Sustained vaccination services, along with cultivating continued vaccine trust and basic knowledge of vaccine benefits in the general population, has helped prevent outbreaks of vaccine-preventable diseases such as measles and polio that are being seen in some parts of the world. Use of technology like the Electronic Vaccine Intelligence Network (eVIN) system that digitizes the entire vaccine stock management, their logistics and temperature tracking at all levels of vaccine storage from national to the sub-district, further ensures vaccine availability and vaccine safety.
What accounts for India’s success?
One, since Independence, India has built up its biomedical enterprise including research and development, and manufacturing capacity. A fruitful public-private partnership has helped bolster this development. The indigenously produced Rotavirus and PCV vaccines, and the speed with which India was able to indigenously produce two Covid-19 vaccines, are examples of the return on these investments.
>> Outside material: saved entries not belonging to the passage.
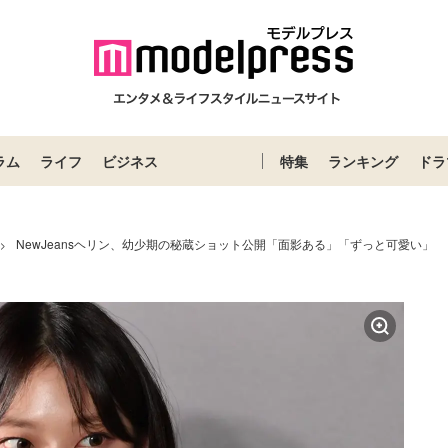
ラム
ライフ
ビジネス
特集
ランキング
ドラ
NewJeansヘリン、幼少期の秘蔵ショット公開「面影ある」「ずっと可愛い」
>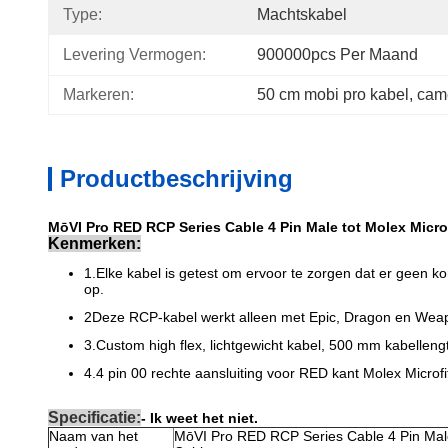
Type:
Machtskabel
Levering Vermogen:
900000pcs Per Maand
Markeren:
50 cm mobi pro kabel
, 
came
Productbeschrijving
MōVI Pro RED RCP Series Cable 4 Pin Male tot Molex Micro
Kenmerken:
1.Elke kabel is getest om ervoor te zorgen dat er geen ko
op.
2Deze RCP-kabel werkt alleen met Epic, Dragon en Wea
3.Custom high flex, lichtgewicht kabel, 500 mm kabelleng
4.4 pin 00 rechte aansluiting voor RED kant Molex Microfi
Specificatie:
- Ik weet het niet.
Naam van het
MōVI Pro RED RCP Series Cable 4 Pin Male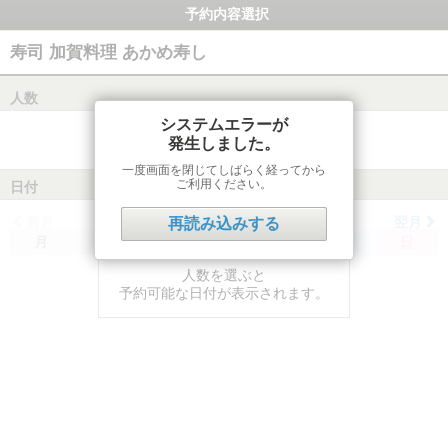
予約内容選択
寿司 加賀料理 あかめ寿し
人数
システムエラーが
発生しました。
一度画面を閉じてしばらく経ってから
ご利用ください。
日付
前月
翌月
再読み込みする
月
火
水
木
金
土
日
人数を選ぶと
予約可能な日付が表示されます。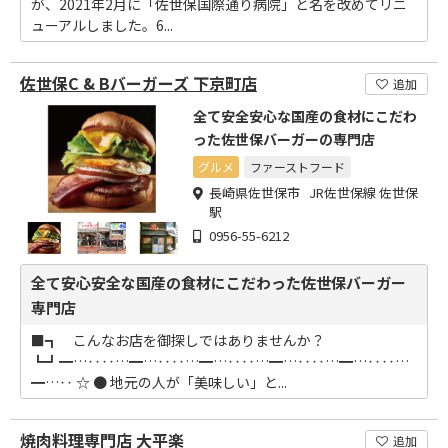
が、2021年2月に「佐世保国際通り病院」と名を改めてリニ
ューアルしました。6...
佐世保C & Bバーガーズ 下京町店
追加
全て安全安心な国産の食材にこだわ
った佐世保バーガーの専門店
グルメ
ファーストフード
長崎県佐世保市 JR佐世保線 佐世保
駅
0956-55-6212
全て安心安全な国産の食材にこだわった佐世保バーガー
専門店
■┓ こんなお店を御探しではありませんか？
┗┛━…‥‥…━…‥‥…━…‥‥…━…‥‥…━…‥‥…
━…‥ ☆ ● 地元の人が「美味しい」と...
焼肉料理専門店 大平楽
追加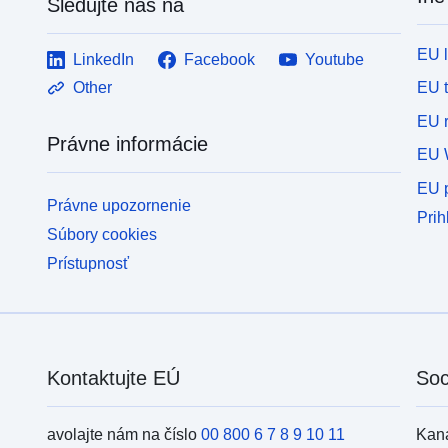
Sledujte nás na
EU 
LinkedIn
Facebook
Youtube
EU 
Other
EU r
Právne informácie
EU 
EU p
Právne upozornenie
Prih
Súbory cookies
Prístupnosť
Kontaktujte EÚ
Soc
avolajte nám na číslo
00 800 6 7 8 9 10 11
Kan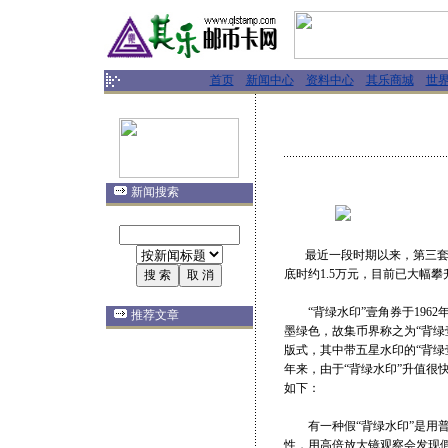
首页
新闻中心
资料中心
其乐商城
世
新闻搜索
最近一段时期以来，第三套人
底时约1.5万元，目前已大幅攀
“背绿水印”壹角券于1962
推荐文章
墨绿色，故集币界称之为“背绿
版式，其中带五星水印的“背绿
年来，由于“背绿水印”升值很
如下：
有一种假“背绿水印”是用普通
性，用高倍放大镜观察会发现假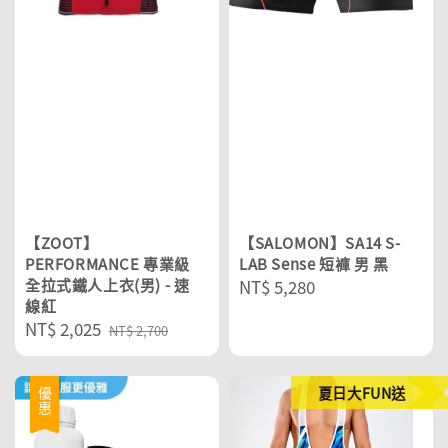
【ZOOT】
【SALOMON】SA14 S-
PERFORMANCE 專業級
LAB Sense 短褲 男 黑
全拉式鐵人上衣(男) - 速
Regular
NT$ 5,280
線紅
price
Sale
NT$ 2,025
Regular
NT$ 2,700
price
price
夏日大FUN送
優惠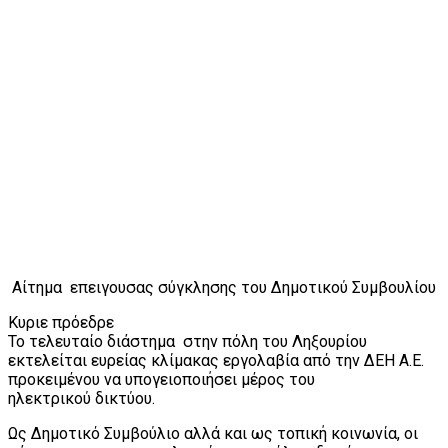
Αίτημα επειγουσας σύγκλησης του Δημοτικού Συμβουλίου
Κυριε πρόεδρε
Το τελευταίο διάστημα στην πόλη του Ληξουρίου
εκτελείται ευρείας κλίμακας εργολαβία από την ΔΕΗ Α.Ε.
προκειμένου να υπογειοποιήσει μέρος του
ηλεκτρικού δικτύου.
Ως Δημοτικό Συμβούλιο αλλά και ως τοπική κοινωνία, οι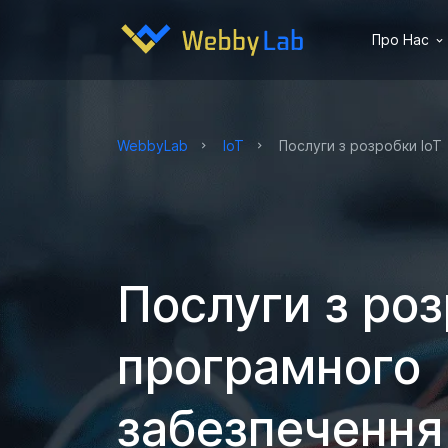
Про Нас
WebbyLab
IoT
Послуги з розробки ІоТ
Послуги з ро
програмного
забезпечення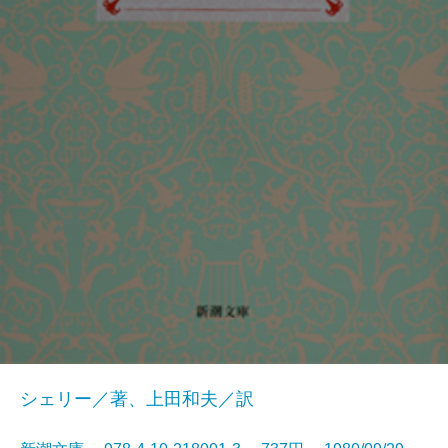
シェリー／著、上田和夫／訳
India also built its delivery infrastructure by establishing cold chain systems, and by developing and training a community health cadre of workers who established last-mile services. Today, India is the single largest producer of vaccines in the world, providing quality vaccines at low cost, and helping immunize other LMICs. It is estimated that almost two-thirds of the children in the world receive at least one vaccine manufactured in India.
Two, the infrastructural developments were accompanied by an improvement on the demand side through social and behavioural communication campaigns.
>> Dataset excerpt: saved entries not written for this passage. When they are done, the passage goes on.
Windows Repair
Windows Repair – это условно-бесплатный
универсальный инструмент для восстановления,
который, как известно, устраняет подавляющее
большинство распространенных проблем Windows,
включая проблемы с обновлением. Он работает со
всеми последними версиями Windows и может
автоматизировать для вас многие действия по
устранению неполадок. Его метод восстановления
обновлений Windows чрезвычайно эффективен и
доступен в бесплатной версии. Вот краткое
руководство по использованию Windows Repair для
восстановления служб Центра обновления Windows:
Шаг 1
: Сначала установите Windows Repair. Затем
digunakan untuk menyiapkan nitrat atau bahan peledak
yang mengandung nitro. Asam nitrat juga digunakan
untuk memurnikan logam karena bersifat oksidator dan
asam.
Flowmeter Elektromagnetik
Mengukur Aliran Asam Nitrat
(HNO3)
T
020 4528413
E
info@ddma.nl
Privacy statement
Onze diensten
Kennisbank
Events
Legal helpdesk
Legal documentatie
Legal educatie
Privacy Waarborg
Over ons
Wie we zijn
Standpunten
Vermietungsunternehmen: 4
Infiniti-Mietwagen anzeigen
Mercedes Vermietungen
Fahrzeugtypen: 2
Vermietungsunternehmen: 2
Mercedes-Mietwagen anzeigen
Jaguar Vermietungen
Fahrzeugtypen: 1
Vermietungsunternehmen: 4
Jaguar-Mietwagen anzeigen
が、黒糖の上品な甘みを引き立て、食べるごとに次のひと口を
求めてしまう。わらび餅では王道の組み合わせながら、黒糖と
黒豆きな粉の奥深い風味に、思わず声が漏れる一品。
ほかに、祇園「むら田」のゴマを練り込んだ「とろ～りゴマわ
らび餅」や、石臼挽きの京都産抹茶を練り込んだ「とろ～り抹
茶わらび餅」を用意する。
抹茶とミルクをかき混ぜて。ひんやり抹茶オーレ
Such campaigns target all segments of the population to generate awareness about vaccine-preventable diseases and build trust and confidence in vaccinations. In our studies with pregnant and breastfeeding women across various states in India, we documented a continued positive attitude towards childhood immunization mostly because of accurate knowledge about vaccines and their benefits, and about vaccine-preventable diseases.
This awareness can be attributed to sustained communication campaigns as part of UIP. India uses various available platforms of communication to convey consistent and accurate information. Community health workers such as ASHAs and Anganwadi workers go door-to-door to provide information and identify the missed-out children and pregnant women for any due dose. They have been a cornerstone of the polio endgame through their role in vaccination and active surveillance.
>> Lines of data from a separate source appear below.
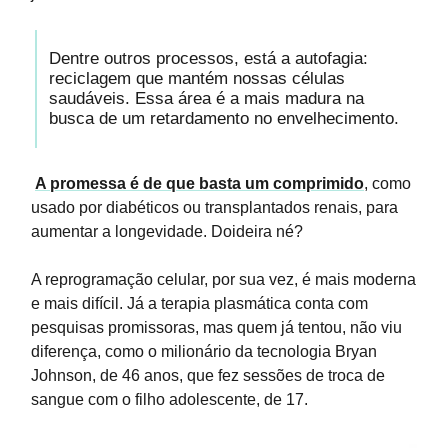
Dentre outros processos, está a autofagia:
reciclagem que mantém nossas células
saudáveis. Essa área é a mais madura na
busca de um retardamento no envelhecimento.
A promessa é de que basta um comprimido
, como
usado por diabéticos ou transplantados renais, para
aumentar a longevidade. Doideira né?
A reprogramação celular, por sua vez, é mais moderna
e mais difícil. Já a terapia plasmática conta com
pesquisas promissoras, mas quem já tentou, não viu
diferença, como o milionário da tecnologia Bryan
Johnson, de 46 anos, que fez sessões de troca de
sangue com o filho adolescente, de 17.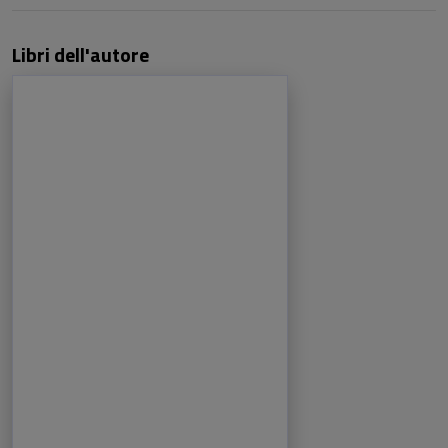
Libri dell'autore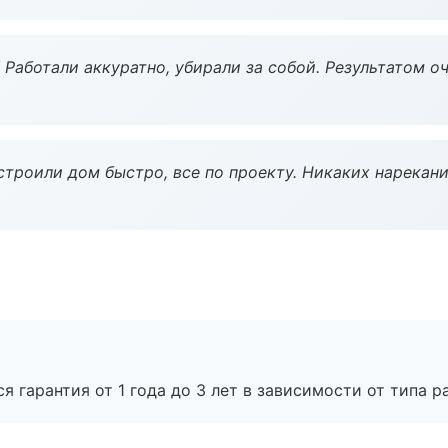
 Работали аккуратно, убирали за собой. Результатом о
строили дом быстро, все по проекту. Никаких нарекани
я гарантия от 1 года до 3 лет в зависимости от типа ра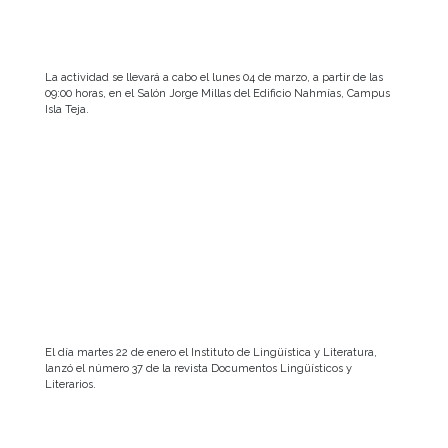
La actividad se llevará a cabo el lunes 04 de marzo, a partir de las
09:00 horas, en el Salón Jorge Millas del Edificio Nahmías, Campus
Isla Teja.
El día martes 22 de enero el Instituto de Lingüística y Literatura,
lanzó el número 37 de la revista Documentos Lingüísticos y
Literarios.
While national leaders and celebrities spreading messages through mass media has proven to be useful, engagement with local community influencers who are “closer” to people has also tremendously helped build vaccine confidence. As media outlets proliferated, the government incorporated dissemination through new channels such as mobile messaging and social media as part of its evolving communication strategy.
Despite multiple challenges, vaccination is indeed one of India’s public health success stories. As the world aims to bring about improved uptake of, and equity in Covid-19 vaccination, policymakers and public health practitioners can learn from India’s vaccination programmes. Advocacy, capacity building, investment in research and manufacturing, community engagement, mass- and social-media engagement, and social mobilization have helped India reach its current vaccination coverage.
Dr Pinnamaneni is a Research Fellow at the Harvard T H Chan School of Public Health and a physician. Dr Dhawan is a Data Programmer Analyst at Dana Farber Cancer Institute. Prof Viswanath is Lee Kim See Professor of Health Communication at the Harvard T H Chan School of Public Health, and Director of Harvard T H Chan School of Public Health, India Research Center. Their projects focus on translational health communication to influence public health policy and practice. Some of their projects include Project SANCHAR that trains health journalists and civil servants in India, and work with the MoWCD on maternal and child nutritional behaviours.